Una delle principali notizie che è rimbalzata in questi giorni su tutti gli organi di informazione è stata la rinuncia da parte della città di Roma alla candidatura ad ospitare i Giochi Olimpici del 2024.

L’argomento è stato sviscerato in tutte le sue sfaccettature, la questione è strettamente politico – gestionale e non possiamo di certo avere la competenza per entrare nel merito. Tutta la faccenda, però, si presta a numerose valutazioni che non possono non coinvolgere anche l’osservatore esterno.

La prima cosa che ci ha colpito è la maleducazione manifestata dal sindaco di Roma (pur grammaticalmente corretto, “sindaca” è un termine brutto da sentire che proprio non mi riesce di usare) Virginia Raggi. Avere un appuntamento istituzionale con il presidente del Coni, che è l’equivalente del ministro dello sport, e “bucarlo” perché trattenuta a pranzo è sembrato un gesto di arroganza che non dovrebbe appartenere alla buona educazione comune e neanche a chi si propone come “novità” nel panorama politico italiano.

In realtà, comportandosi in questo modo, non si è mostrato altro che il modo di fare tipico di chiunque faccia politica in Italia, indipendentemente dall’appartenenza. Stigmatizzato, e non poteva essere altrimenti, il comportamento, lascia basiti anche l’approssimazione, se non la vera e propria “ignoranza”, delle argomentazioni portate per giustificare il rifiuto a Roma 2024. Il sindaco Raggi, nelle sue esposizioni, ha evidenziato una notevole mancanza di approfondimento, poggiandosi su dossier superati da una nuova normativa che ha mostrato di non conoscere.

Figlio, tutto questo, di una volontà negativa a prescindere che nella testa della Raggi e di tutto il suo entourage non è mai stata in discussione.
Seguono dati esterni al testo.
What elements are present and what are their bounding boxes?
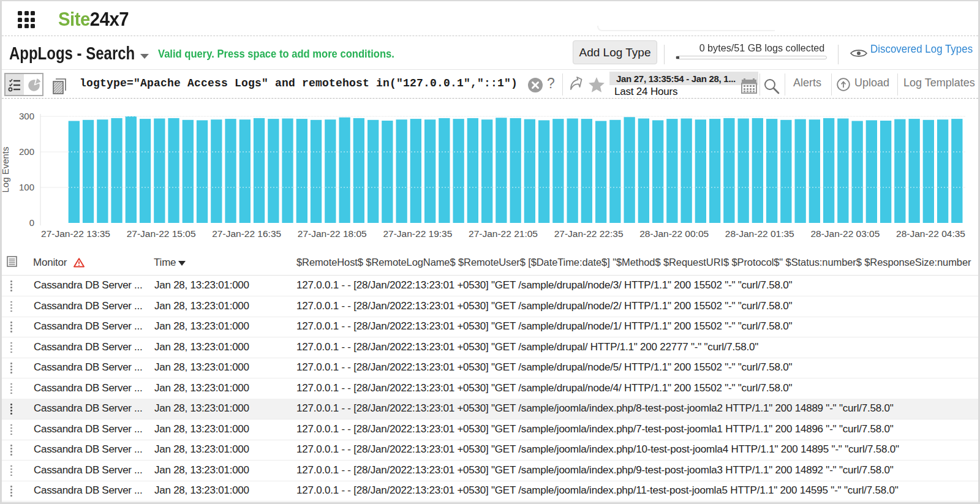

Invece di presumere di sapere poteva affidarsi a qualche esperto, magari ad uno storico dello sport, che la potesse consigliare al meglio, e prendere dopo la decisione, anche negativa, ma con cognizione di causa. In questo no alla candidatura, che poi l’assegnazione doveva essere sempre ancora vinta, come cittadino italiano non si può non avvertire l’angosciante senso di resa verso il malaffare che sicuramente avrebbe cercato il suo sporco profitto, ma che andava contrastato per tutta la parte buona dello Stato e dei cittadini che avrebbero potuto ricevere benefici e andare orgogliosi della loro capitale.

Invece, segnale ancora più preoccupante, questo  rifiuto ci dice che il malaffare avrebbe ghermito anche il gruppo di potere ora al comando, che accusa il passato sapendo di poter sbagliare in futuro, perpetuando i latrocini che continuano a nostre spese, con danni materiali per Roma e morali per tutta la Nazione.

Un segnale negativo contro cui tutto il popolo italiano, e non un movimento politico, è chiamato a combattere, perché Giochi Olimpici o meno, l’Italia ed il suo popolo hanno il diritto di potersi sedere ai massimi consessi mondiali, di partecipare senza alcuna paura ai grandi eventi, di essere orgogliosi, per ribellarsi ad una deriva altrimenti senza speranza.